Spoken language identification API reference for sherpa-onnx-node.

Source file

scripts/node-addon-api/lib/spoken-language-identification.js

API

SpokenLanguageIdentification

Identifies the spoken language in an audio recording.

Constructor

const sli = new sherpa_onnx.SpokenLanguageIdentification(config);
param config

Configuration object with:

  • whisper (object, optional) — Whisper model configuration:

    • encoder (string) — Path to the Whisper encoder ONNX model.

    • decoder (string) — Path to the Whisper decoder ONNX model.

    • tailPaddings (number, optional) — Number of tail padding samples.
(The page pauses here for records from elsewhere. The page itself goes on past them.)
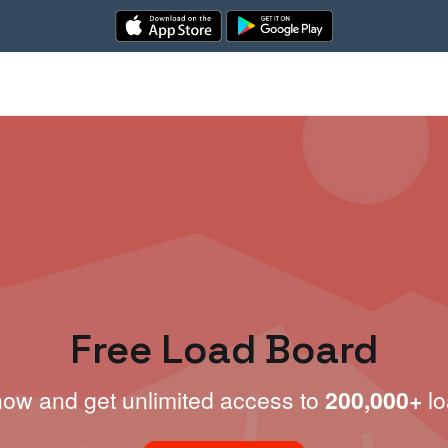
Free Load Board
now and get unlimited access to
200,000+
lo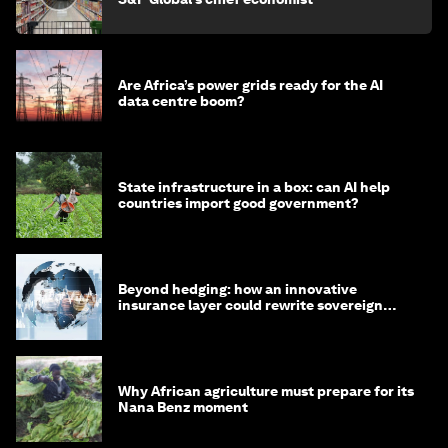
Are Africa’s power grids ready for the AI
data centre boom?
State infrastructure in a box: can AI help
countries import good government?
Beyond hedging: how an innovative
insurance layer could rewrite sovereign
debt
Why African agriculture must prepare for its
Nana Benz moment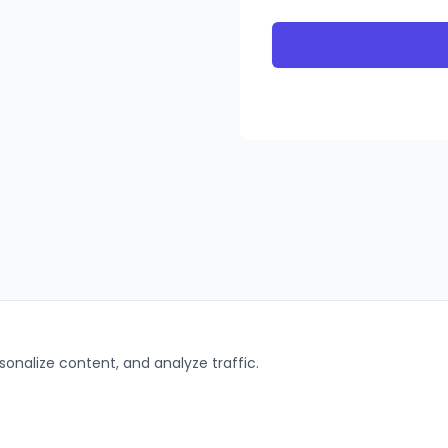
onalize content, and analyze traffic.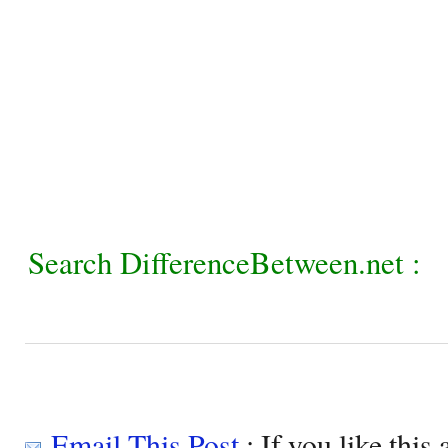
Search DifferenceBetween.net :
Email This Post
: If you like this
  • numThreads (number, optional).

  • debug (boolean, optional).

  • provider (string, optional).

Methods

sli.createStream()
returns

A new OfflineStream for feeding audio.

sli.compute(stream)

Identify the spoken language.

param stream

An OfflineStream.

returns

A two-letter language code (string), e.g. 'en', 'de', 'fr', 'es', 'zh', 'ja', 'ko'.

Properties

  • sli.config — The configuration object.

Example

const sherpa_onnx = require('sherpa-onnx-node');

const sli = new sherpa_onnx.SpokenLanguageIdentification({
  whisper: {
    encoder: './whisper-encoder.onnx',
    decoder: './whisper-decoder.onnx',
  },
});

const stream = sli.createStream();
const wave = sherpa_onnx.readWave('./audio.wav');
stream.acceptWaveform({ samples: wave.samples, sampleRate: wave.sampleRate });

const lang = sli.compute(stream);
console.log(`Detected language: ${lang}`);

Notes

  • Uses a Whisper-based model for language identification.

  • The input audio should be mono, 16kHz, float32 in [-1, 1].

  • Supported languages depend on the Whisper model variant used.